Often times, for the best, closest to the ground perspective on economic opportunities in any given economy, there is hardly any more convincing metric than observing the level of net migration of foreigners into a country, and subsequently out. First, it was Italy, where net immigrants from Afghanistan and Bangladesh came, they saw, and promptly took the first boat back to whereever it was they came from. Then, a year ago we first showed that the endless media propaganda has little to no impact on the marginal cheap worker in the US, as Mexican immigrants finally became emigrants after realizing that real demand for their services, even as bargain basement wages, simply does not exist. And now, it was only logical that Europe's economic basket case with unemployment levels so high one literally needs bigger charts, was the next to follow.
As BBC reports, in 2012 the Spanish population of 47.3 million declined by some 206,000 as "immigrants left the country amid a major economic crisis." The actual population change consisted of native Spaniards growing by a token 10,000 more than offset by the 216,000 registered foreign residents who decided to just pack it up and go back, mostly from Ecuador and Colombia. One could say they threw in the proverbial (Spiderman) towel, or at least sold it on Ebay.
This was the first population decline in Spain since the census began in 1990. The good news for all those who are left: all your government-managed pension and retirement money is tucked away safe and sound into the viability of Spanish government bonds. And every one knows those are "money good."
Spain's population fell last year for the first time in decades, as immigrants left the country amid a major economic crisis, officials say.
The National Statistic Institute (NSI) says the number of residents dropped by almost 206,000 to 47.1m - the decline entirely accounted for by foreigners.

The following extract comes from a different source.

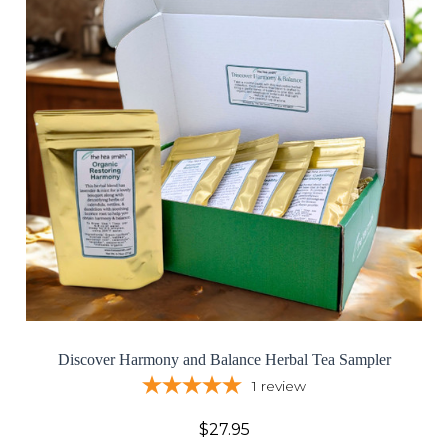
Discover Harmony and Balance Herbal Tea Sampler
1
review
$27.95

Immigrants from Ecuador and Colombia showed the biggest fall.
The figures do not take into account many Spaniards who have left in search of work but are still on the census.
The figures show that the ongoing economic crisis has reversed the country's rapid population growth in the decade before the financial crisis erupted in 2008.
The bursting of the property bubble and high unemployment levels compounded the situation, forcing many economic migrants from South America and Eastern Europe to leave the country.
"Spain is less attractive because there no jobs," Albert Esteve of the Barcelona Centre for Demographic Studies told Spain's National Radio.
At least those who remain can sleep soundly at night, knowing their deposits in the country's domestic, and quite insolvent, financial system, are safe. After all Cyprus is no template. And who can possibly say no to a Spiderman beach towel.